**What to work on**
Transcribe exactly the lines that fall between the one holding "Hoe is Pogacar zó goed? Wetensc" and the one holding "1104C-44TAG2", inclusive, from the entries below.

**Exercise inputs**
****************

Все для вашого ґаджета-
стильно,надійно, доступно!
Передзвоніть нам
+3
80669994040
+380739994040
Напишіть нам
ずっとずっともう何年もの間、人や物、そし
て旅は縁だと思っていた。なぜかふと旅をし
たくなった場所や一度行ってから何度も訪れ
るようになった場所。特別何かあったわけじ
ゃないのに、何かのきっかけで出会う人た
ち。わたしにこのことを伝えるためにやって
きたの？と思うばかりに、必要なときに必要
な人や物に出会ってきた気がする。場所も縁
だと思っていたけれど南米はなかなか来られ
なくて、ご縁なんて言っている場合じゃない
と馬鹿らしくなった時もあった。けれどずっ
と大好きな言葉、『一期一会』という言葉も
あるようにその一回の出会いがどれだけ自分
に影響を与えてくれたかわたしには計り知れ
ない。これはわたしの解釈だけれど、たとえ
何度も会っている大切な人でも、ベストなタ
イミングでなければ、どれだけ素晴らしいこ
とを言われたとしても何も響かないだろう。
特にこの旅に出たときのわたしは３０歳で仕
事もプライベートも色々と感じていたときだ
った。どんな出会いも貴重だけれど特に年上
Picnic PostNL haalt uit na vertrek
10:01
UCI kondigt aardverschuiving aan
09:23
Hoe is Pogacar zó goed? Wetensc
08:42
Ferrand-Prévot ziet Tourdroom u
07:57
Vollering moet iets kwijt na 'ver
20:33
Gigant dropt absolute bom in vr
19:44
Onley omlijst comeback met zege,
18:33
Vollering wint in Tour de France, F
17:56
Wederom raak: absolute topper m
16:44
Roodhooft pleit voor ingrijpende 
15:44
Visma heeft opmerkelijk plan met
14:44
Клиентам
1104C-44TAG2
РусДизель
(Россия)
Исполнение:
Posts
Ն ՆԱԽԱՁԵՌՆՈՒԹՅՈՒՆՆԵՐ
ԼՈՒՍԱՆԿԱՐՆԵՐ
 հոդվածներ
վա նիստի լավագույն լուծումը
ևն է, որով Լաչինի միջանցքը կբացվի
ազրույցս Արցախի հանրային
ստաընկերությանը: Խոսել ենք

****************

**Response box**
Hoe is Pogacar zó goed? Wetensc
08:42
Ferrand-Prévot ziet Tourdroom u
07:57
Vollering moet iets kwijt na 'ver
20:33
Gigant dropt absolute bom in vr
19:44
Onley omlijst comeback met zege,
18:33
Vollering wint in Tour de France, F
17:56
Wederom raak: absolute topper m
16:44
Roodhooft pleit voor ingrijpende 
15:44
Visma heeft opmerkelijk plan met
14:44
Клиентам
1104C-44TAG2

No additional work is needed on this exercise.